- [Work required]:
Give back all of the data exactly.

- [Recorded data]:
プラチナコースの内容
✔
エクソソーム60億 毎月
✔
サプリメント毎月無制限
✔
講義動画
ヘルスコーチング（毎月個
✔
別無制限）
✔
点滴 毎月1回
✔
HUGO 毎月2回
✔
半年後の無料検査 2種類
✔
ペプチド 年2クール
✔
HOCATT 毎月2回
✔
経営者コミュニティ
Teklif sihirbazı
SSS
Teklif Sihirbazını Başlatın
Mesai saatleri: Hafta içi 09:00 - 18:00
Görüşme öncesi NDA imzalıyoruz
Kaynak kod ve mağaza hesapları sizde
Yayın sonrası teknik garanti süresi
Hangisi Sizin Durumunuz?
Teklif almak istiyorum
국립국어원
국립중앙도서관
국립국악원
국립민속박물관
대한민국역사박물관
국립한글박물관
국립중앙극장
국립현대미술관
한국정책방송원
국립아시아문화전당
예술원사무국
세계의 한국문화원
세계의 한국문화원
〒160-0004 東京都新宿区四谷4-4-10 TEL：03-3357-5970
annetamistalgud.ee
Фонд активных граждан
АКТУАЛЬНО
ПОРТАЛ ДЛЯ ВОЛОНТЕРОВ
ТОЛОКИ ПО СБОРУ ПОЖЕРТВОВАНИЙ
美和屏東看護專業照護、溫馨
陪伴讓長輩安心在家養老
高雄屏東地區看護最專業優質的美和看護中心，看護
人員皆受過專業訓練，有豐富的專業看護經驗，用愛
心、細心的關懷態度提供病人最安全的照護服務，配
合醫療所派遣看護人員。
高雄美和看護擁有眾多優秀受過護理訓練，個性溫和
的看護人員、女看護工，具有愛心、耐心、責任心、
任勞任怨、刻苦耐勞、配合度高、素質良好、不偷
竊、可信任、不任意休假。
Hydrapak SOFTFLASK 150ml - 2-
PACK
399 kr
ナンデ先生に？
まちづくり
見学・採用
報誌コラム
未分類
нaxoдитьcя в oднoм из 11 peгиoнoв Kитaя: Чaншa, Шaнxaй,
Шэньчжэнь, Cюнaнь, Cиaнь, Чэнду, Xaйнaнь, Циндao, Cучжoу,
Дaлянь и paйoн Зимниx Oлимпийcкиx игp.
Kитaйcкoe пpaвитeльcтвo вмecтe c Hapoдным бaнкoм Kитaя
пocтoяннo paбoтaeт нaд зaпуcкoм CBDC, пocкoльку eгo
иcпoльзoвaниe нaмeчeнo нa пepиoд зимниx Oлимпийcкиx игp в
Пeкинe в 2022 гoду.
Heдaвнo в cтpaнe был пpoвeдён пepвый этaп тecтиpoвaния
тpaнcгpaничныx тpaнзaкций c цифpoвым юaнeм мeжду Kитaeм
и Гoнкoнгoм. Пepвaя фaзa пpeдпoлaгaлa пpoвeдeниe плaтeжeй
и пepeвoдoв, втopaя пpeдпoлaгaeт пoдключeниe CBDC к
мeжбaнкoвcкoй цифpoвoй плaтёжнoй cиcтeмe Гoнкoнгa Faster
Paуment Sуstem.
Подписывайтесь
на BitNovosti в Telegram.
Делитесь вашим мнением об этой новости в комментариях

- [Response to the task]:
プラチナコースの内容
✔
エクソソーム60億 毎月
✔
サプリメント毎月無制限
✔
講義動画
ヘルスコーチング（毎月個
✔
別無制限）
✔
点滴 毎月1回
✔
HUGO 毎月2回
✔
半年後の無料検査 2種類
✔
ペプチド 年2クール
✔
HOCATT 毎月2回
✔
経営者コミュニティ
Teklif sihirbazı
SSS
Teklif Sihirbazını Başlatın
Mesai saatleri: Hafta içi 09:00 - 18:00
Görüşme öncesi NDA imzalıyoruz
Kaynak kod ve mağaza hesapları sizde
Yayın sonrası teknik garanti süresi
Hangisi Sizin Durumunuz?
Teklif almak istiyorum
국립국어원
국립중앙도서관
국립국악원
국립민속박물관
대한민국역사박물관
국립한글박물관
국립중앙극장
국립현대미술관
한국정책방송원
국립아시아문화전당
예술원사무국
세계의 한국문화원
세계의 한국문화원
〒160-0004 東京都新宿区四谷4-4-10 TEL：03-3357-5970
annetamistalgud.ee
Фонд активных граждан
АКТУАЛЬНО
ПОРТАЛ ДЛЯ ВОЛОНТЕРОВ
ТОЛОКИ ПО СБОРУ ПОЖЕРТВОВАНИЙ
美和屏東看護專業照護、溫馨
陪伴讓長輩安心在家養老
高雄屏東地區看護最專業優質的美和看護中心，看護
人員皆受過專業訓練，有豐富的專業看護經驗，用愛
心、細心的關懷態度提供病人最安全的照護服務，配
合醫療所派遣看護人員。
高雄美和看護擁有眾多優秀受過護理訓練，個性溫和
的看護人員、女看護工，具有愛心、耐心、責任心、
任勞任怨、刻苦耐勞、配合度高、素質良好、不偷
竊、可信任、不任意休假。
Hydrapak SOFTFLASK 150ml - 2-
PACK
399 kr
ナンデ先生に？
まちづくり
見学・採用
報誌コラム
未分類
нaxoдитьcя в oднoм из 11 peгиoнoв Kитaя: Чaншa, Шaнxaй,
Шэньчжэнь, Cюнaнь, Cиaнь, Чэнду, Xaйнaнь, Циндao, Cучжoу,
Дaлянь и paйoн Зимниx Oлимпийcкиx игp.
Kитaйcкoe пpaвитeльcтвo вмecтe c Hapoдным бaнкoм Kитaя
пocтoяннo paбoтaeт нaд зaпуcкoм CBDC, пocкoльку eгo
иcпoльзoвaниe нaмeчeнo нa пepиoд зимниx Oлимпийcкиx игp в
Пeкинe в 2022 гoду.
Heдaвнo в cтpaнe был пpoвeдён пepвый этaп тecтиpoвaния
тpaнcгpaничныx тpaнзaкций c цифpoвым юaнeм мeжду Kитaeм
и Гoнкoнгoм. Пepвaя фaзa пpeдпoлaгaлa пpoвeдeниe плaтeжeй
и пepeвoдoв, втopaя пpeдпoлaгaeт пoдключeниe CBDC к
мeжбaнкoвcкoй цифpoвoй плaтёжнoй cиcтeмe Гoнкoнгa Faster
Paуment Sуstem.
Подписывайтесь
на BitNovosti в Telegram.
Делитесь вашим мнением об этой новости в комментариях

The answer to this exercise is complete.